Repeat every record below exactly, omitting any pictures.

--------------------------------------------------

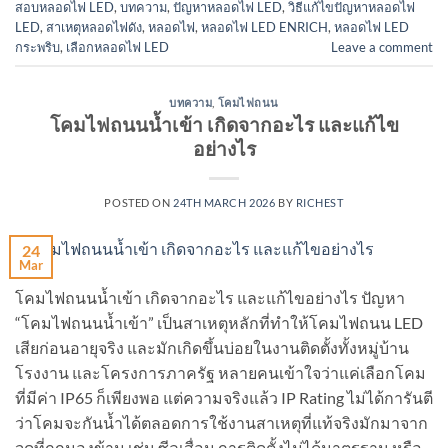
สอบหลอดไฟ LED
,
บทความ
,
ปัญหาหลอดไฟ LED
,
วิธีแก้ไขปัญหาหลอดไฟ
LED
,
สาเหตุหลอดไฟดัง
,
หลอดไฟ
,
หลอดไฟ LED ENRICH
,
หลอดไฟ LED
กระพริบ
,
เลือกหลอดไฟ LED
Leave a comment
บทความ
,
โคมไฟถนน
โคมไฟถนนน้ำเข้า เกิดจากอะไร และแก้ไข
อย่างไร
POSTED ON
24TH MARCH 2026
BY
RICHEST
24
Mar
โคมไฟถนนน้ำเข้า เกิดจากอะไร และแก้ไขอย่างไร ปัญหา
“โคมไฟถนนน้ำเข้า” เป็นสาเหตุหลักที่ทำให้โคมไฟถนน LED
เสียก่อนอายุจริง และมักเกิดขึ้นบ่อยในงานติดตั้งทั้งหมู่บ้าน
โรงงาน และโครงการภาครัฐ หลายคนเข้าใจว่าแค่เลือกโคม
ที่มีค่า IP65 ก็เพียงพอ แต่ความจริงแล้ว IP Rating ไม่ได้การันตี
ว่าโคมจะกันน้ำได้ตลอดการใช้งานสาเหตุที่แท้จริงมักมาจาก
จุดที่ถูกมองข้าม เช่น ซีลเสื่อม การติดตั้งไม่ได้มาตรฐาน หรือ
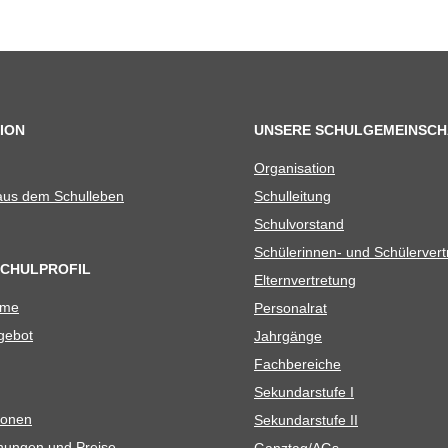
ION
UNSERE SCHULGEMEINSCH
Orga­ni­sa­tion
 aus dem Schulleben
Schul­lei­tung
Schul­vor­stand
Schü­le­rin­nen- und Schülerver
SCHULPROFIL
Eltern­ver­tre­tung
ame
Per­so­nal­rat
e­bot
Jahr­gänge
Fach­be­rei­che
Sekun­dar­stufe I
io­nen
Sekun­dar­stufe II
­nun­gen und Preise
Ganztag/​​AGs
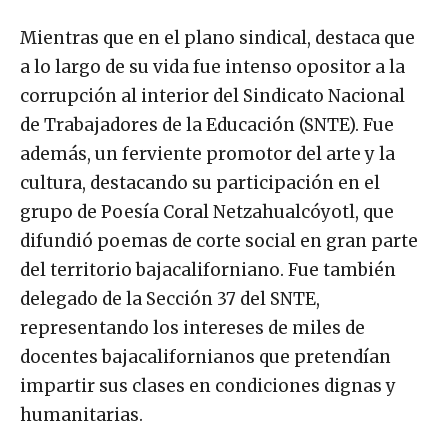
Mientras que en el plano sindical, destaca que
a lo largo de su vida fue intenso opositor a la
corrupción al interior del Sindicato Nacional
de Trabajadores de la Educación (SNTE). Fue
además, un ferviente promotor del arte y la
cultura, destacando su participación en el
grupo de Poesía Coral Netzahualcóyotl, que
difundió poemas de corte social en gran parte
del territorio bajacaliforniano. Fue también
delegado de la Sección 37 del SNTE,
representando los intereses de miles de
docentes bajacalifornianos que pretendían
impartir sus clases en condiciones dignas y
humanitarias.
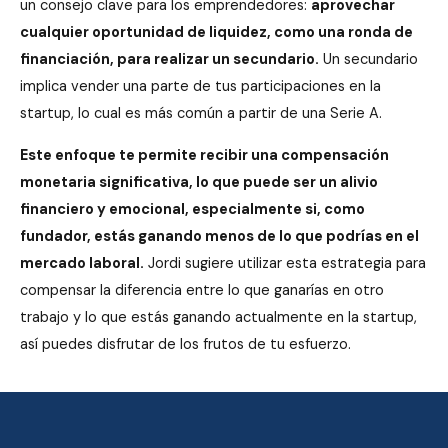
un consejo clave para los emprendedores:
aprovechar
cualquier oportunidad de liquidez, como una ronda de
financiación, para realizar un secundario.
Un secundario
implica vender una parte de tus participaciones en la
startup, lo cual es más común a partir de una Serie A.
Este enfoque te permite recibir una compensación
monetaria significativa, lo que puede ser un alivio
financiero y emocional, especialmente si, como
fundador, estás ganando menos de lo que podrías en el
mercado laboral.
Jordi sugiere utilizar esta estrategia para
compensar la diferencia entre lo que ganarías en otro
trabajo y lo que estás ganando actualmente en la startup,
así puedes disfrutar de los frutos de tu esfuerzo.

--------------------------------------------------

#### [Task result]
สอบหลอดไฟ LED
,
บทความ
,
ปัญหาหลอดไฟ LED
,
วิธีแก้ไขปัญหาหลอดไฟ
LED
,
สาเหตุหลอดไฟดัง
,
หลอดไฟ
,
หลอดไฟ LED ENRICH
,
หลอดไฟ LED
กระพริบ
,
เลือกหลอดไฟ LED
Leave a comment
บทความ
,
โคมไฟถนน
โคมไฟถนนน้ำเข้า เกิดจากอะไร และแก้ไข
อย่างไร
POSTED ON
24TH MARCH 2026
BY
RICHEST
24
Mar
โคมไฟถนนน้ำเข้า เกิดจากอะไร และแก้ไขอย่างไร ปัญหา
“โคมไฟถนนน้ำเข้า” เป็นสาเหตุหลักที่ทำให้โคมไฟถนน LED
เสียก่อนอายุจริง และมักเกิดขึ้นบ่อยในงานติดตั้งทั้งหมู่บ้าน
โรงงาน และโครงการภาครัฐ หลายคนเข้าใจว่าแค่เลือกโคม
ที่มีค่า IP65 ก็เพียงพอ แต่ความจริงแล้ว IP Rating ไม่ได้การันตี
ว่าโคมจะกันน้ำได้ตลอดการใช้งานสาเหตุที่แท้จริงมักมาจาก
จุดที่ถูกมองข้าม เช่น ซีลเสื่อม การติดตั้งไม่ได้มาตรฐาน หรือ
ION
UNSERE SCHULGEMEINSCH
Orga­ni­sa­tion
 aus dem Schulleben
Schul­lei­tung
Schul­vor­stand
Schü­le­rin­nen- und Schülerver
SCHULPROFIL
Eltern­ver­tre­tung
ame
Per­so­nal­rat
e­bot
Jahr­gänge
Fach­be­rei­che
Sekun­dar­stufe I
io­nen
Sekun­dar­stufe II
­nun­gen und Preise
Ganztag/​​AGs
Mientras que en el plano sindical, destaca que
a lo largo de su vida fue intenso opositor a la
corrupción al interior del Sindicato Nacional
de Trabajadores de la Educación (SNTE). Fue
además, un ferviente promotor del arte y la
cultura, destacando su participación en el
grupo de Poesía Coral Netzahualcóyotl, que
difundió poemas de corte social en gran parte
del territorio bajacaliforniano. Fue también
delegado de la Sección 37 del SNTE,
representando los intereses de miles de
docentes bajacalifornianos que pretendían
impartir sus clases en condiciones dignas y
humanitarias.
un consejo clave para los emprendedores:
aprovechar
cualquier oportunidad de liquidez, como una ronda de
financiación, para realizar un secundario.
Un secundario
implica vender una parte de tus participaciones en la
startup, lo cual es más común a partir de una Serie A.
Este enfoque te permite recibir una compensación
monetaria significativa, lo que puede ser un alivio
financiero y emocional, especialmente si, como
fundador, estás ganando menos de lo que podrías en el
mercado laboral.
Jordi sugiere utilizar esta estrategia para
compensar la diferencia entre lo que ganarías en otro
trabajo y lo que estás ganando actualmente en la startup,
así puedes disfrutar de los frutos de tu esfuerzo.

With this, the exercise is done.